620. Il y avait là un baron, Gui de Risnel, que Girart tenait pour le plus fidèle de ses hommes. Il était son serf et son sénéchal pour maints châteaux. Les paroles de Girart ne lui firent pas plaisir : il eut peur de voir la guerre recommencer, et le duc se révolter follement contre le roi. Il promit à l’enfant un oiseau d’or, le prit entre ses bras sous son manteau, le porta dans un verger sous un arbre, lui étendit le col comme à un agneau, et lui trancha la gorge avec un couteau.

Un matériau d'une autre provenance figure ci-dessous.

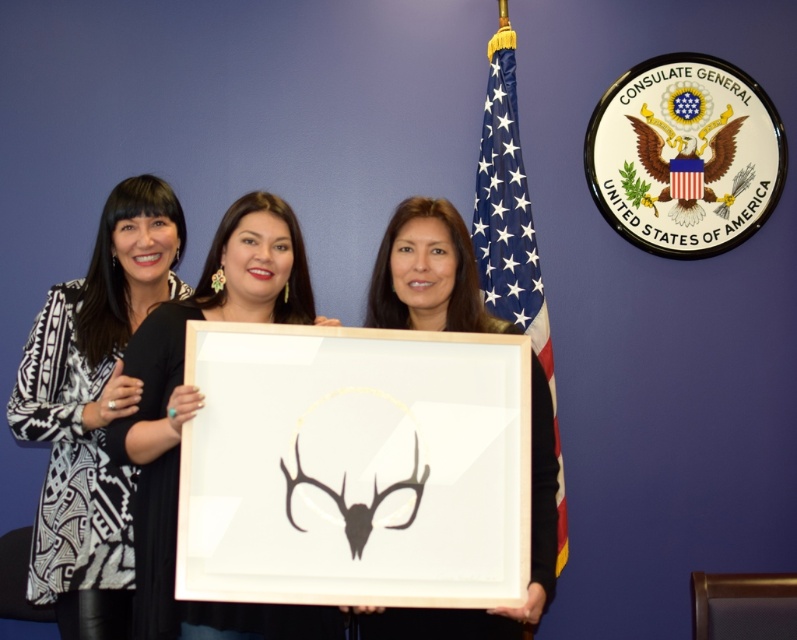 Question: Which point is closer to the camera?

Choices:
 (A) black matte deer head at center
 (B) american flag at center

Answer: (A)

Question: Is black printed fabric at left wider than matte black frame at center?

Choices:
 (A) yes
 (B) no

Answer: (A)

Question: Observing the image, what is the correct spatial positioning of matte black frame at center in reference to black matte deer head at center?

Choices:
 (A) below
 (B) above

Answer: (B)

Question: Which object is positioned closest to the black printed fabric at left?

Choices:
 (A) american flag at center
 (B) matte black frame at center

Answer: (B)

Question: Estimate the real-world distances between objects in this image. Which object is farther from the matte black frame at center?

Choices:
 (A) black printed fabric at left
 (B) black matte deer head at center

Answer: (A)

Question: Can you confirm if black printed fabric at left is positioned below black matte deer head at center?

Choices:
 (A) no
 (B) yes

Answer: (A) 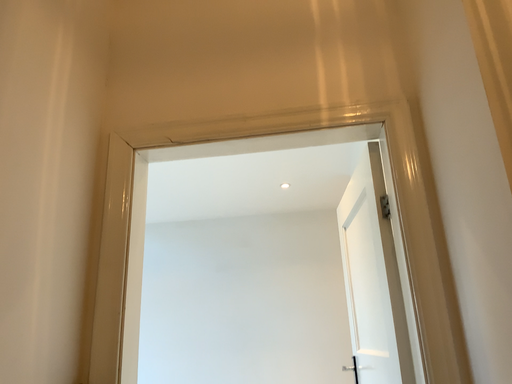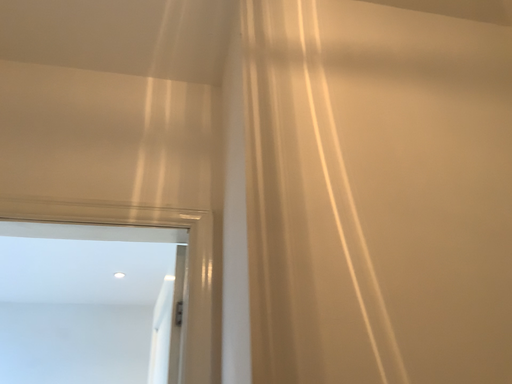 Question: Which way did the camera rotate in the video?

Choices:
 (A) rotated downward
 (B) rotated upward

Answer: (B) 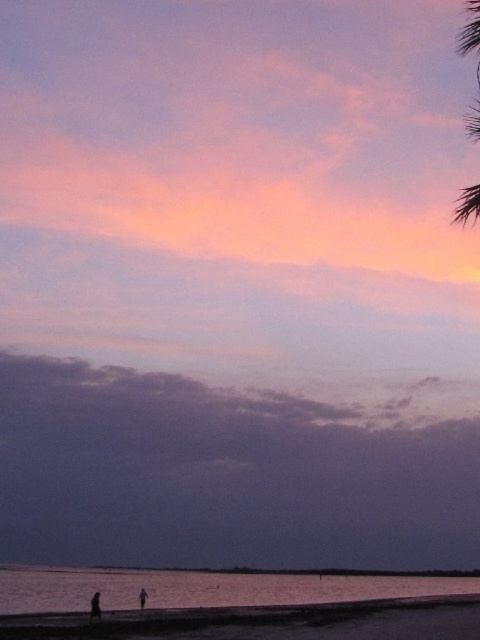 Does sandy beach at lower center have a lesser width compared to silhouette figure at lower center?

Incorrect, sandy beach at lower center's width is not less than silhouette figure at lower center's.

Does point (51, 618) come in front of point (144, 595)?

That is True.

Where is `sandy beach at lower center`? sandy beach at lower center is located at coordinates (263, 620).

Who is higher up, silhouette figure at lower left or silhouette figure at lower center?

Positioned higher is silhouette figure at lower left.

Is point (97, 602) positioned behind point (143, 608)?

No, (97, 602) is closer to viewer.

Does point (98, 595) lie behind point (143, 596)?

No.

The width and height of the screenshot is (480, 640). I want to click on silhouette figure at lower left, so click(95, 605).

Is silvery water at lower center smaller than silhouette figure at lower left?

Actually, silvery water at lower center might be larger than silhouette figure at lower left.

Can you confirm if silvery water at lower center is wider than silhouette figure at lower left?

Yes, silvery water at lower center is wider than silhouette figure at lower left.

Where is `silvery water at lower center`? Image resolution: width=480 pixels, height=640 pixels. silvery water at lower center is located at coordinates (203, 588). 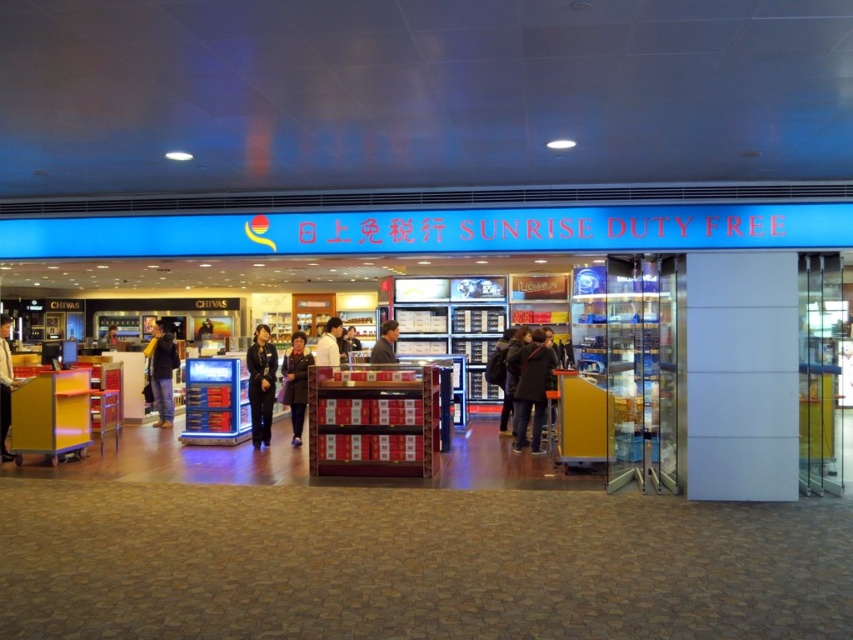 Is point (523, 353) farther from viewer compared to point (323, 346)?

Yes, point (523, 353) is behind point (323, 346).

Describe the element at coordinates (531, 388) in the screenshot. I see `dark gray coat at center` at that location.

In order to click on dark gray coat at center in this screenshot , I will do `click(531, 388)`.

Is point (535, 340) farther from camera compared to point (258, 426)?

No, (535, 340) is closer to viewer.

Does dark gray coat at center have a smaller size compared to dark blue uniform at center?

No, dark gray coat at center is not smaller than dark blue uniform at center.

What are the coordinates of `dark gray coat at center` in the screenshot? It's located at click(x=531, y=388).

Is dark gray jacket at center smaller than white shirt at center?

Yes, dark gray jacket at center is smaller than white shirt at center.

Find the location of a particular element. This screenshot has height=640, width=853. dark gray jacket at center is located at coordinates (514, 374).

In order to click on dark gray jacket at center in this screenshot , I will do `click(514, 374)`. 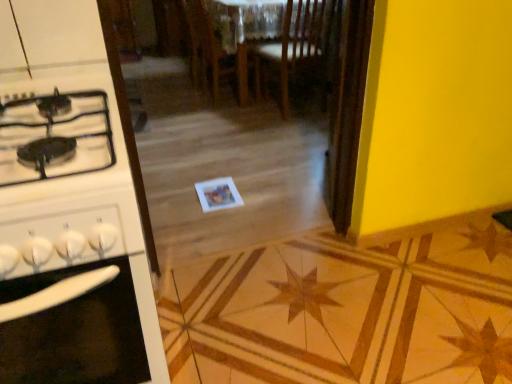 Question: Is wooden chair at center, which is the second chair from left to right, behind wooden chair at center, which is counted as the 1th chair, starting from the left?

Choices:
 (A) yes
 (B) no

Answer: (B)

Question: Does wooden chair at center, which is the 1th chair in right-to-left order, have a lesser height compared to wooden chair at center, acting as the second chair starting from the right?

Choices:
 (A) no
 (B) yes

Answer: (A)

Question: From the image's perspective, is wooden chair at center, which is the 1th chair in right-to-left order, on top of wooden chair at center, which is counted as the 1th chair, starting from the left?

Choices:
 (A) yes
 (B) no

Answer: (B)

Question: Is wooden chair at center, which is the 1th chair in right-to-left order, outside wooden chair at center, acting as the second chair starting from the right?

Choices:
 (A) yes
 (B) no

Answer: (A)

Question: Could you tell me if wooden chair at center, which is the 1th chair in right-to-left order, is facing wooden chair at center, which is counted as the 1th chair, starting from the left?

Choices:
 (A) yes
 (B) no

Answer: (B)

Question: In terms of width, does wooden chair at center, which is the second chair from left to right, look wider or thinner when compared to wooden screen door at center?

Choices:
 (A) thin
 (B) wide

Answer: (B)

Question: Is wooden chair at center, which is the 1th chair in right-to-left order, bigger or smaller than wooden screen door at center?

Choices:
 (A) big
 (B) small

Answer: (A)

Question: Would you say wooden chair at center, which is the 1th chair in right-to-left order, is to the left or to the right of wooden screen door at center in the picture?

Choices:
 (A) left
 (B) right

Answer: (A)

Question: Would you say wooden chair at center, which is the second chair from left to right, is inside or outside wooden screen door at center?

Choices:
 (A) outside
 (B) inside

Answer: (A)

Question: Based on their sizes in the image, would you say wooden chair at center, acting as the second chair starting from the right, is bigger or smaller than white glossy stove at left?

Choices:
 (A) big
 (B) small

Answer: (B)

Question: Considering their positions, is wooden chair at center, which is counted as the 1th chair, starting from the left, located in front of or behind white glossy stove at left?

Choices:
 (A) behind
 (B) front

Answer: (A)

Question: From the image's perspective, is wooden chair at center, acting as the second chair starting from the right, positioned above or below white glossy stove at left?

Choices:
 (A) above
 (B) below

Answer: (A)

Question: Considering the positions of wooden chair at center, acting as the second chair starting from the right, and white glossy stove at left in the image, is wooden chair at center, acting as the second chair starting from the right, wider or thinner than white glossy stove at left?

Choices:
 (A) thin
 (B) wide

Answer: (A)

Question: Looking at their shapes, would you say wooden screen door at center is wider or thinner than white glossy stove at left?

Choices:
 (A) wide
 (B) thin

Answer: (B)

Question: Is wooden screen door at center situated inside white glossy stove at left or outside?

Choices:
 (A) outside
 (B) inside

Answer: (A)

Il le jeta, une fois mort, dans le puits de pierre, monta à cheval et partit au galop. Quand il fut hors du château, il s’arrêta sous un ormeau, et, levant les yeux au ciel, il s’écria : « Ah ! traître et félon que je suis ! Je suis pire que Caïn, le meurtrier d’Abel. Pour l’enfant, je livrerai mon corps à la mort. » Il descendit à la grande salle sous le donjon, et trouva le duc dans la chambre, près d’une cheminée. Il lui tendit l’épée par le pommeau en lui contant de quelle façon il avait tué de ses mains le franc damoisel.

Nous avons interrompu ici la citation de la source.